Only a number is wanted here, namely how many lines of the data contain the string "changent".
### DATASET RECORDS ###
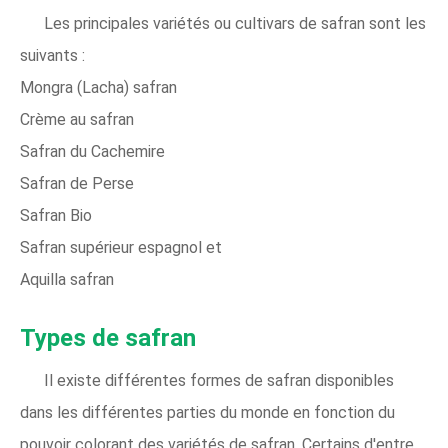
Les principales variétés ou cultivars de safran sont les
suivants :
Mongra (Lacha) safran
Crème au safran
Safran du Cachemire
Safran de Perse
Safran Bio
Safran supérieur espagnol et
Aquilla safran
Types de safran
Il existe différentes formes de safran disponibles
dans les différentes parties du monde en fonction du
pouvoir colorant des variétés de safran. Certains d'entre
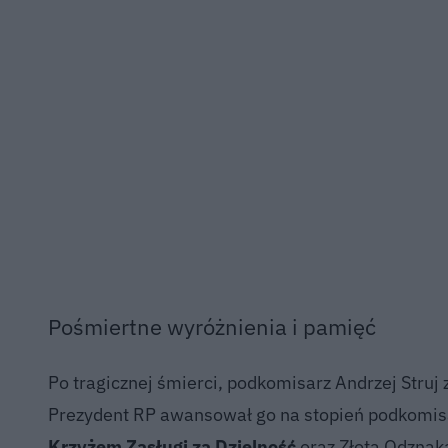
Pośmiertne wyróżnienia i pamięć
Po tragicznej śmierci, podkomisarz Andrzej Stru
Prezydent RP awansował go na stopień podkomisa
Krzyżem Zasługi za Dzielność
oraz Złotą Odznaką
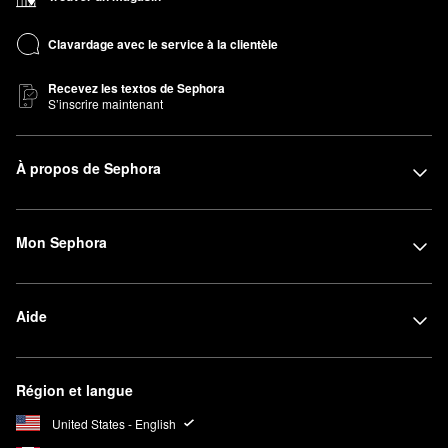
Clavardage avec le service à la clientèle
Recevez les textos de Sephora
S’inscrire maintenant
À propos de Sephora
Mon Sephora
Aide
Région et langue
United States - English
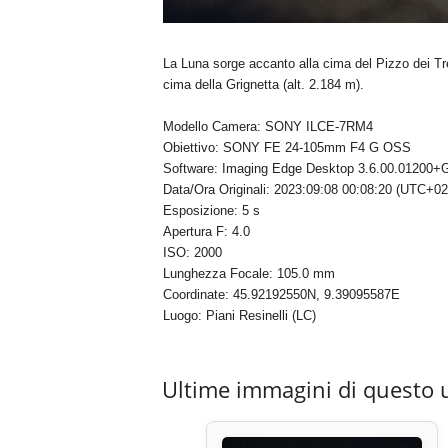
La Luna sorge accanto alla cima del Pizzo dei Tre 
cima della Grignetta (alt. 2.184 m).
Modello Camera: SONY ILCE-7RM4
Obiettivo: SONY FE 24-105mm F4 G OSS
Software: Imaging Edge Desktop 3.6.00.01200+G
Data/Ora Originali: 2023:09:08 00:08:20 (UTC+02
Esposizione: 5 s
Apertura F: 4.0
ISO: 2000
Lunghezza Focale: 105.0 mm
Coordinate: 45.92192550N, 9.39095587E
Luogo: Piani Resinelli (LC)
Ultime immagini di questo 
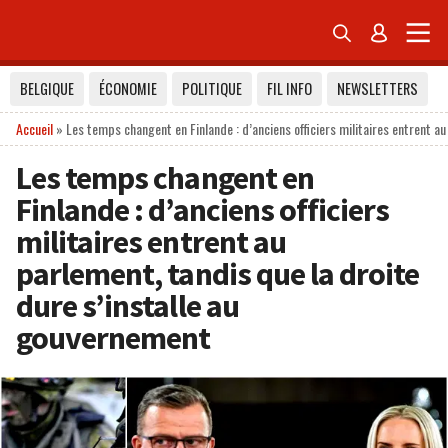


BELGIQUE
ÉCONOMIE
POLITIQUE
FIL INFO
NEWSLETTERS
Accueil
»
Les temps changent en Finlande : d’anciens officiers militaires entrent a
Les temps changent en
Finlande : d’anciens officiers
militaires entrent au
parlement, tandis que la droite
dure s’installe au
gouvernement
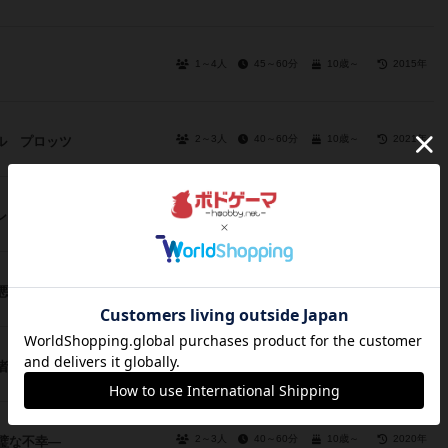
1～4人
45～60分
10歳～
2015年
2～3人
40～60分
10歳～
2021年
ル プロッツ
2～3人
40～60分
10歳～
2022年
ンド・バダー
2～3人
40～60分
10歳～
2019年
邪悪なるもの―
2～3人
40～60分
10歳～
2019年
悪者は用意周到―
2～3人
40～60分
10歳～
2020年
完璧な不幸―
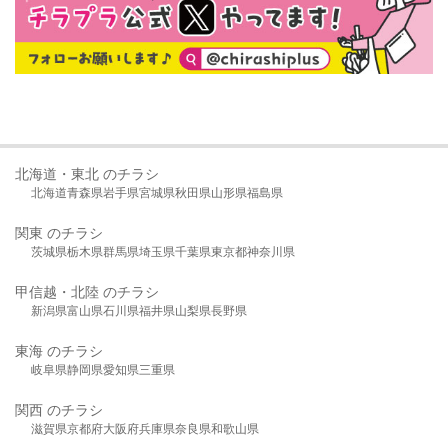
北海道・東北 のチラシ
北海道
青森県
岩手県
宮城県
秋田県
山形県
福島県
関東 のチラシ
茨城県
栃木県
群馬県
埼玉県
千葉県
東京都
神奈川県
甲信越・北陸 のチラシ
新潟県
富山県
石川県
福井県
山梨県
長野県
東海 のチラシ
岐阜県
静岡県
愛知県
三重県
関西 のチラシ
滋賀県
京都府
大阪府
兵庫県
奈良県
和歌山県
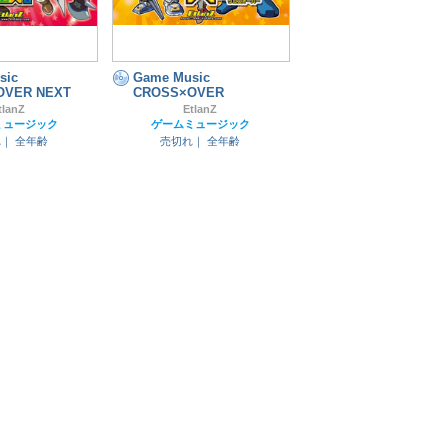
sic
Game Music
OVER NEXT
CROSS×OVER
tlanZ
EtlanZ
ミュージック
ゲームミュージック
れ｜
全年齢
売切れ｜
全年齢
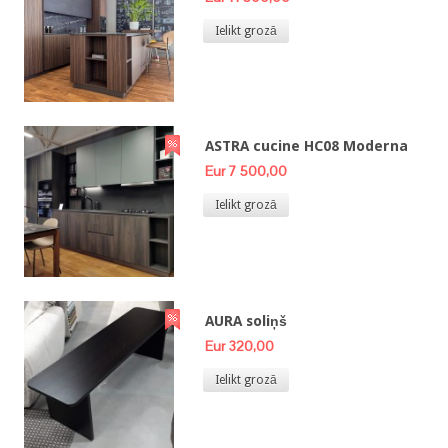
Ielikt grozā
ASTRA cucine HC08 Moderna
Eur 7 500,00
Ielikt grozā
AURA soliņš
Eur 320,00
Ielikt grozā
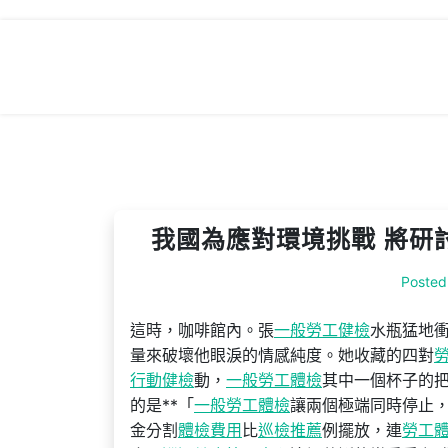
Skip
to
content
我國為應對環境挑戰 將研
Posted
這時，咖啡館內。張
一般勞工健檢
水瓶猛地
量來破壞他眼淚的情感純度。她收藏的四對
行動健檢
動，
一般勞工體檢
其中一個杯子的
的是**「
一般勞工體檢
讓兩個極端同時停止
金分割
體檢費用
比
巡檢推薦
例擺放，連
勞工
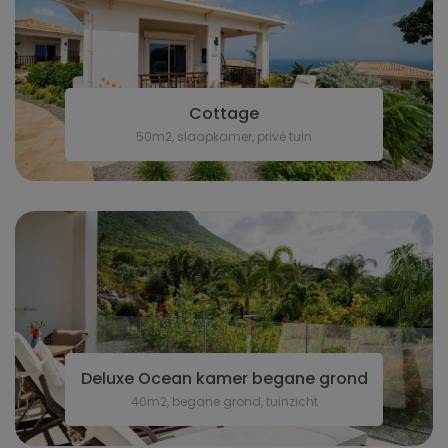
Cottage
50m2, slaapkamer, privé tuin
Deluxe Ocean kamer begane grond
40m2, begane grond, tuinzicht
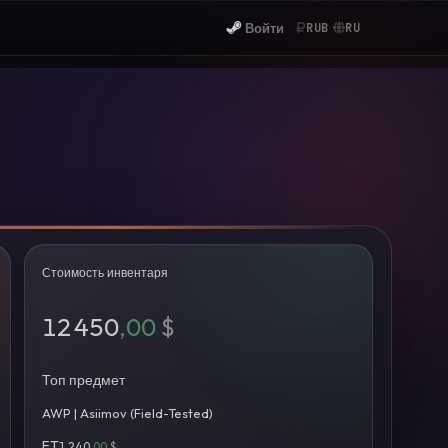
Войти
RUB
RU
Стоимость инвентаря
12 450
,00
$
Топ предмет
AWP | Asiimov (Field-Tested)
FT
1 240
,00
$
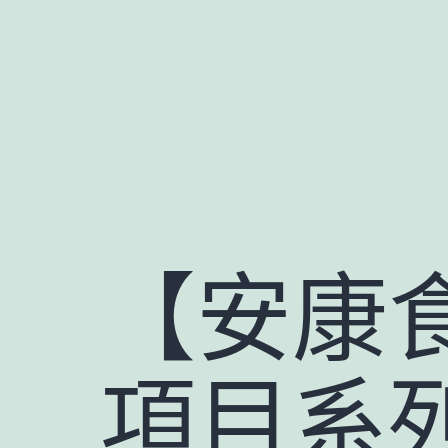
跳
至
主
要
內
容
【安康
項目系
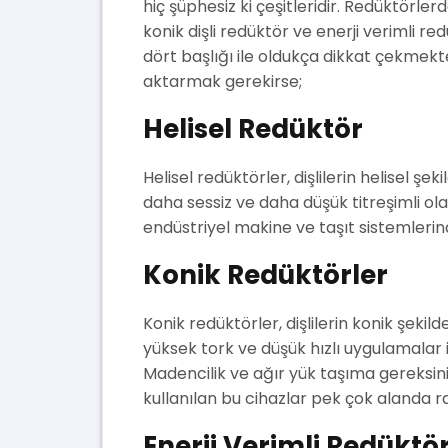
hiç şüphesiz ki çeşitleridir. Redüktörler
konik dişli redüktör ve enerji verimli 
dört başlığı ile oldukça dikkat çekmekted
aktarmak gerekirse;
Helisel Redüktör
Helisel redüktörler, dişlilerin helisel şeki
daha sessiz ve daha düşük titreşimli o
endüstriyel makine ve taşıt sistemlerind
Konik Redüktörler
Konik redüktörler, dişlilerin konik şekild
yüksek tork ve düşük hızlı uygulamalar 
Madencilik ve ağır yük taşıma gereksin
kullanılan bu cihazlar pek çok alanda rah
Enerji Verimli Redüktö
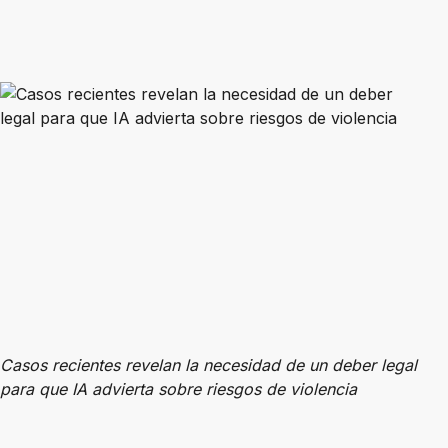
Casos recientes revelan la necesidad de un deber legal
para que IA advierta sobre riesgos de violencia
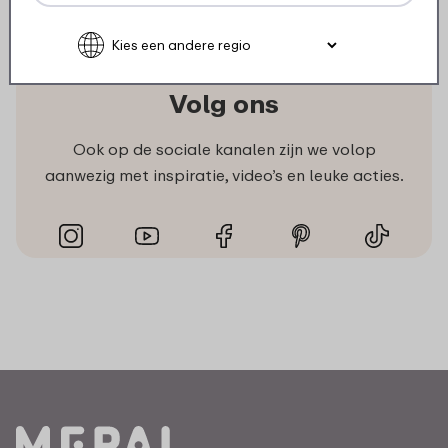
Volg ons
Ook op de sociale kanalen zijn we volop
aanwezig met inspiratie, video’s en leuke acties.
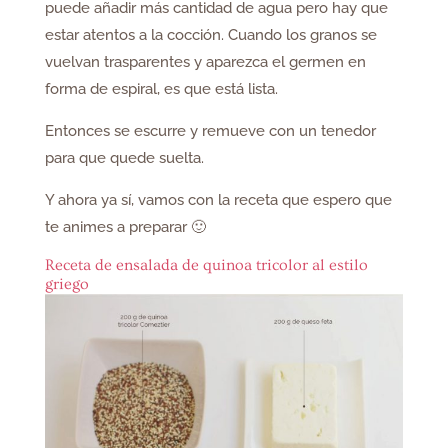
puede añadir más cantidad de agua pero hay que
estar atentos a la cocción. Cuando los granos se
vuelvan trasparentes y aparezca el germen en
forma de espiral, es que está lista.
Entonces se escurre y remueve con un tenedor
para que quede suelta.
Y ahora ya sí, vamos con la receta que espero que
te animes a preparar 🙂
Receta de ensalada de quinoa tricolor al estilo
griego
###
#### TASK RESPONSE:
2